Required action: Across these entries, how many lines contain the word "trials"? Answer with only the number.

Excerpted records:
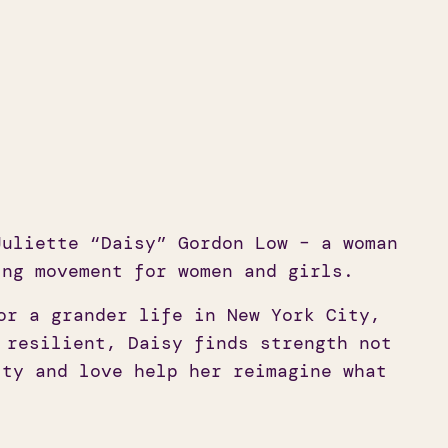
uliette “Daisy” Gordon Low – a woman
ing movement for women and girls.
or a grander life in New York City,
 resilient, Daisy finds strength not
lty and love help her reimagine what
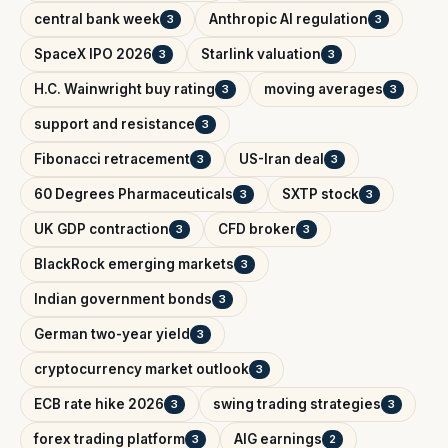
central bank week
Anthropic AI regulation
3
3
SpaceX IPO 2026
Starlink valuation
3
3
H.C. Wainwright buy rating
moving averages
3
3
support and resistance
3
Fibonacci retracement
US-Iran deal
3
3
60 Degrees Pharmaceuticals
SXTP stock
3
3
UK GDP contraction
CFD broker
3
3
BlackRock emerging markets
3
Indian government bonds
3
German two-year yield
3
cryptocurrency market outlook
3
ECB rate hike 2026
swing trading strategies
3
3
forex trading platform
AIG earnings
3
2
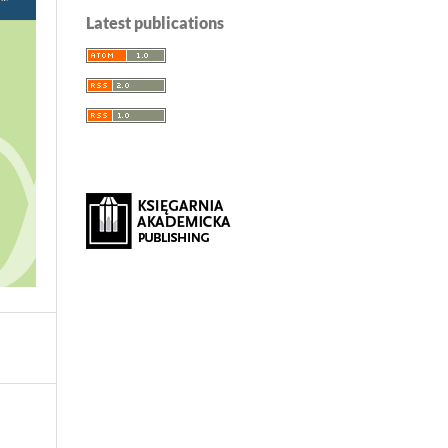
Latest publications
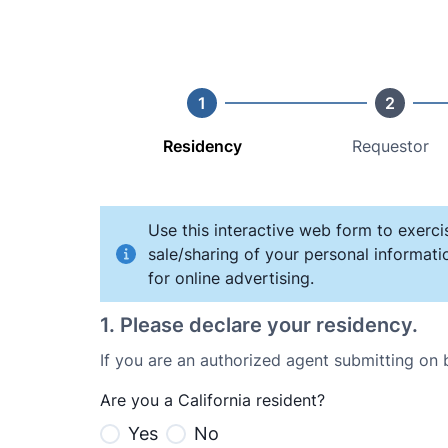
1
2
Residency
Requestor
Use this interactive web form to exerci
sale/sharing of your personal informati
for online advertising.
1
.
Please declare your residency.
If you are an authorized agent submitting on
Are you a California resident?
Yes
No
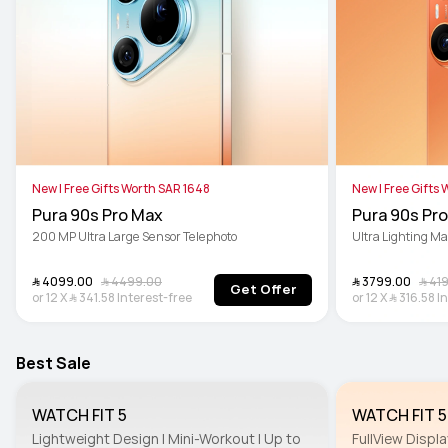
New | Free Gifts Worth SAR 1648
New | Free Gifts
Pura 90s Pro Max
Pura 90s Pro
200 MP Ultra Large Sensor Telephoto
Ultra Lighting M
﷼‎ 4099.00
﷼‎ 4499.00
﷼‎ 3799.00
﷼‎ 4
Get Offer
or
12
X
﷼‎ 341.58
Interest-free
or
12
X
﷼‎ 316.58
I
Best Sale
WATCH FIT 5
WATCH FIT 5
Lightweight Design | Mini-Workout | Up to 
FullView Displa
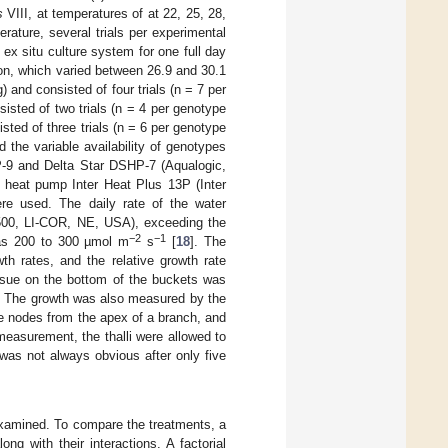
s
VIII, at temperatures of at 22, 25, 28,
ature, several trials per experimental
ex situ culture system for one full day
tion, which varied between 26.9 and 30.1
 and consisted of four trials (n = 7 per
sted of two trials (n = 4 per genotype
ted of three trials (n = 6 per genotype
 the variable availability of genotypes
P-9 and Delta Star DSHP-7 (Aqualogic,
 heat pump Inter Heat Plus 13P (Inter
re used. The daily rate of the water
500, LI-COR, NE, USA), exceeding the
−2
−1
 was 200 to 300 µmol m
s
[
18
]. The
th rates, and the relative growth rate
ssue on the bottom of the buckets was
y. The growth was also measured by the
ive nodes from the apex of a branch, and
measurement, the thalli were allowed to
was not always obvious after only five
examined. To compare the treatments, a
g with their interactions. A factorial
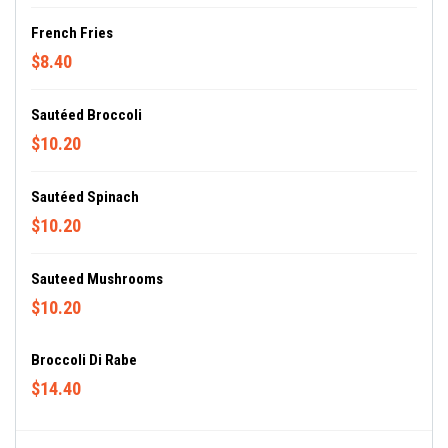
French Fries
$8.40
Sautéed Broccoli
$10.20
Sautéed Spinach
$10.20
Sauteed Mushrooms
$10.20
Broccoli Di Rabe
$14.40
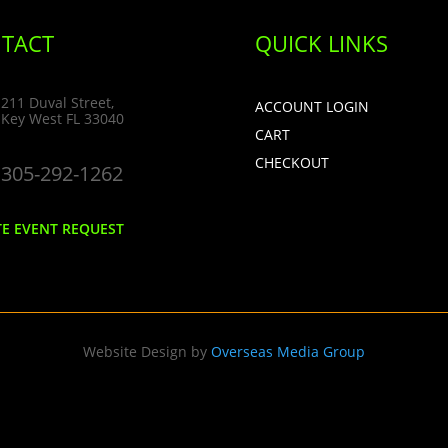
TACT
QUICK LINKS
211 Duval Street,
ACCOUNT LOGIN
Key West FL 33040
CART
CHECKOUT
305-292-1262
TE EVENT REQUEST
Website Design by
Overseas Media Group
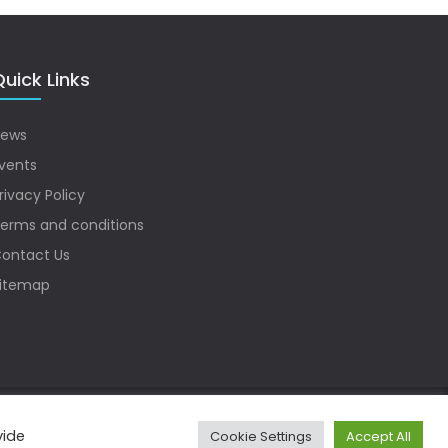
uick Links
ews
vents
rivacy Policy
erms and conditions
ontact Us
itemap
vide
Cookie Settings
Accept All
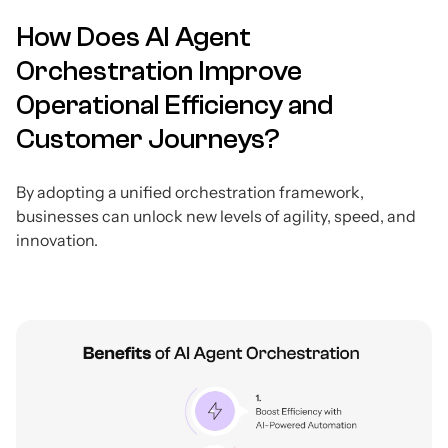
How Does AI Agent
Orchestration Improve
Operational Efficiency and
Customer Journeys?
By adopting a unified orchestration framework,
businesses can unlock new levels of agility, speed, and
innovation.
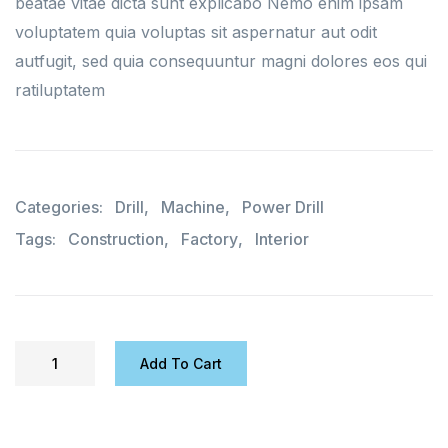
beatae vitae dicta sunt explicabo Nemo enim ipsam
voluptatem quia voluptas sit aspernatur aut odit
autfugit, sed quia consequuntur magni dolores eos qui
ratiluptatem
Categories:
Drill
,
Machine
,
Power Drill
Tags:
Construction
,
Factory
,
Interior
Add To Cart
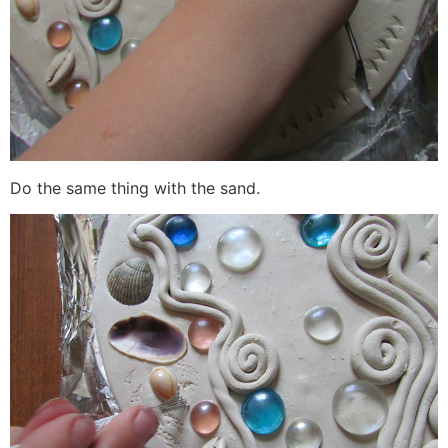
Do the same thing with the sand.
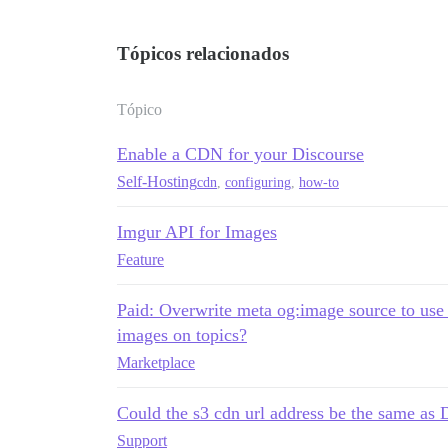
Tópicos relacionados
Tópico
Enable a CDN for your Discourse
Self-Hosting
cdn
,
configuring
,
how-to
Imgur API for Images
Feature
Paid: Overwrite meta og:image source to use
images on topics?
Marketplace
Could the s3 cdn url address be the sam
Support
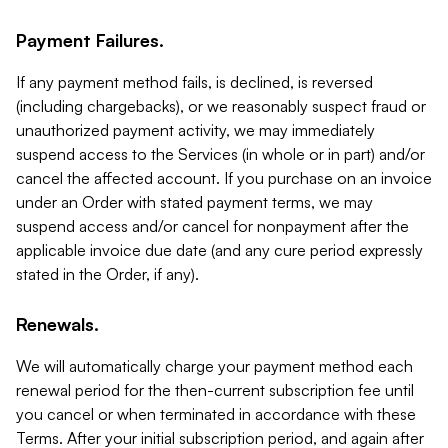
Payment Failures.
If any payment method fails, is declined, is reversed
(including chargebacks), or we reasonably suspect fraud or
unauthorized payment activity, we may immediately
suspend access to the Services (in whole or in part) and/or
cancel the affected account. If you purchase on an invoice
under an Order with stated payment terms, we may
suspend access and/or cancel for nonpayment after the
applicable invoice due date (and any cure period expressly
stated in the Order, if any).
Renewals.
We will automatically charge your payment method each
renewal period for the then-current subscription fee until
you cancel or when terminated in accordance with these
Terms. After your initial subscription period, and again after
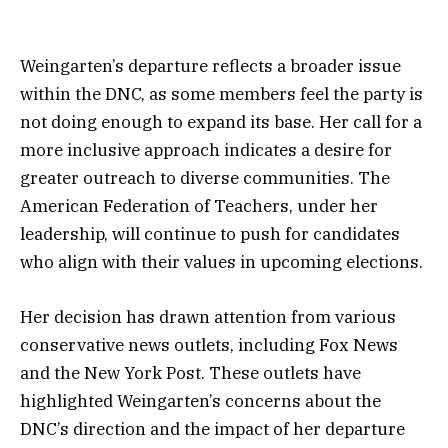
Weingarten’s departure reflects a broader issue
within the DNC, as some members feel the party is
not doing enough to expand its base. Her call for a
more inclusive approach indicates a desire for
greater outreach to diverse communities. The
American Federation of Teachers, under her
leadership, will continue to push for candidates
who align with their values in upcoming elections.
Her decision has drawn attention from various
conservative news outlets, including Fox News
and the New York Post. These outlets have
highlighted Weingarten’s concerns about the
DNC’s direction and the impact of her departure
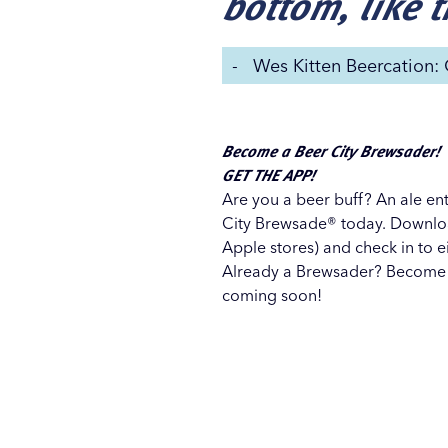
bottom, like 
-
Wes Kitten Beercation:
Become a Beer City Brewsader!
GET THE APP!
Are you a beer buff? An ale en
City Brewsade® today. Downlo
Apple stores) and check in to ei
Already a Brewsader? Become
coming soon!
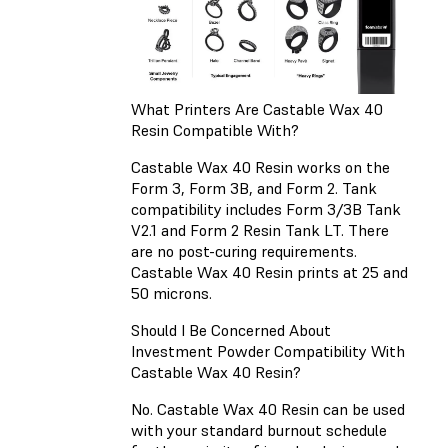
What Printers Are Castable Wax 40
Resin Compatible With?
Castable Wax 40 Resin works on the
Form 3, Form 3B, and Form 2. Tank
compatibility includes Form 3/3B Tank
V2.1 and Form 2 Resin Tank LT. There
are no post-curing requirements.
Castable Wax 40 Resin prints at 25 and
50 microns.
Should I Be Concerned About
Investment Powder Compatibility With
Castable Wax 40 Resin?
No. Castable Wax 40 Resin can be used
with your standard burnout schedule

Written solution: 4